On Tue, Jan 18, 2022 at 9:36 AM Douglas Foster <
dougfoster.emailstanda...@gmail.com> wrote:

> I entirely agree that the DMARC result is different from the
> wanted/unwanted result.   If my opening failed to convey that, it was not
> intentional.   My real point was that DMARC is, or should be, for the
> benefit of the evaluator.
>
> Specifically, I have trouble with the language about "Domain owners enable
> verification...", because it implies that DMARC is controlled by, and
> consequently for the benefit of, the domain owner.
>

RFC 7489 and DMARCbis both say that if a policy record is not discovered,
then "Mail Receivers SHOULD NOT apply the DMARC mechanism to the message."
The domain owner is always subject to the rules and policies of the mail
receiver, regardless of whether or not a DMARC policy is published, but a
domain owner does have the ability to exert some control over whether or
not the DMARC mechanism is applied to any message using its domain. The
domain owner has no control over how the results of that DMARC mechanism
application are used, but it does have the ability to express an opinion or
preference on what should be done if the message fails a DMARC mechanism
check.

>
> The evaluator does not need the domain owner's permission to use publicly
> available information to assess whether a particular message is or is not
> accurately identified.   After doing so, the evaluator does not need the
> domain owner's permission (in the form of p=reject) to block messages which
> he determines to use malicious impersonation.
>

This is true, but any mail receiver applying a DMARC mechanism to a message
for which no DMARC policy exists isn't really following the DMARC protocol.

>
> Domain owner control, if it was ever there, has been demolished by the
> tree walk.  Every message will have a DMARC policy applied.  This new
> workload may have some performance impact on evaluators, so it deserves a
> passing mention.
>
>
I don't know that "demolished" is a word I'd agree with. As a domain owner,
I can publish a DMARC policy record for my organizational domain and have
full control over the DMARC policies that exist for any subdomain, existing
or not, of that organizational domain, and the tree walk would stop with my
organizational domain.

The tree walk is, I believe, intended to allow for a policy published at
b.domain.tld to apply to messages using a.b.domain.tld in the RFC5322.From
domain.
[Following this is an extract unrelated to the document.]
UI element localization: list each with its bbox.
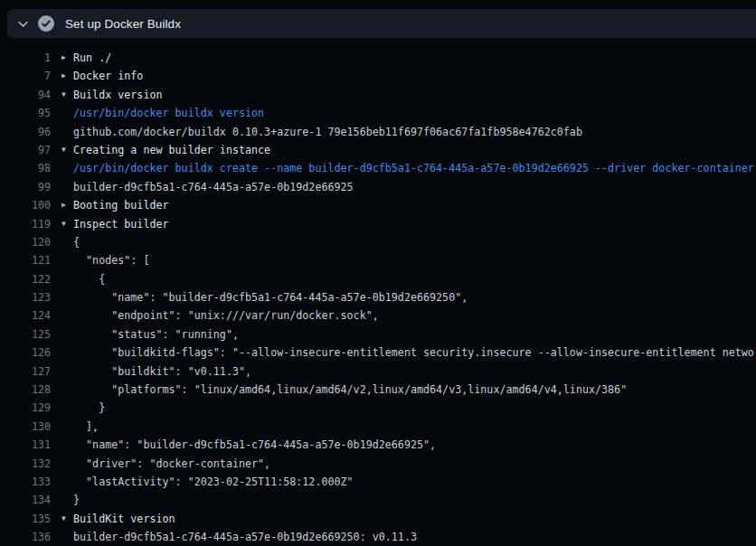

With RFC 7489, we don't have that, because b.domain.tld's DMARC
policy is never queried for during the policy discovery process. Only
_dmarc.a.b.domain.tld and _dmarc.domain.tld are queried for under the
current RFC.

If the intent of the tree walk is, at least in part, to allow for
publishing of policy records at the PSD level and for those records to be
inherited by existing subdomains (e.g., _dmarc.tld is inherited by
domain.tld if domain.tld does not publish its own policy record) then I
have badly misunderstood the tree walk. If that's not the intent, then the
next rev of DMARCbis needs to make that more clear.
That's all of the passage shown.